*** PROVIDED INFORMATION ***

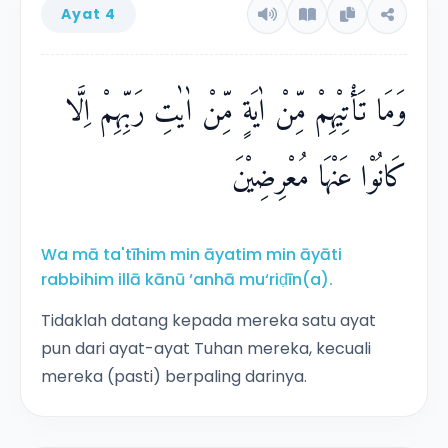
Ayat 4
وَمَا تَأْتِيْهِمْ مِّنْ اٰيَةٍ مِّنْ اٰيٰتِ رَبِّهِمْ اِلَّا
كَانُوْا عَنْهَا مُعْرِضِيْنَ
Wa mā ta'tīhim min āyatim min āyāti
rabbihim illā kānū ‘anhā mu‘riḍīn(a).
Tidaklah datang kepada mereka satu ayat
pun dari ayat-ayat Tuhan mereka, kecuali
mereka (pasti) berpaling darinya.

*** End of PROVIDED INFORMATION ***

Copy from the entries above each line in which the string "mereka" can be found.

Tidaklah datang kepada mereka satu ayat
pun dari ayat-ayat Tuhan mereka, kecuali
mereka (pasti) berpaling darinya.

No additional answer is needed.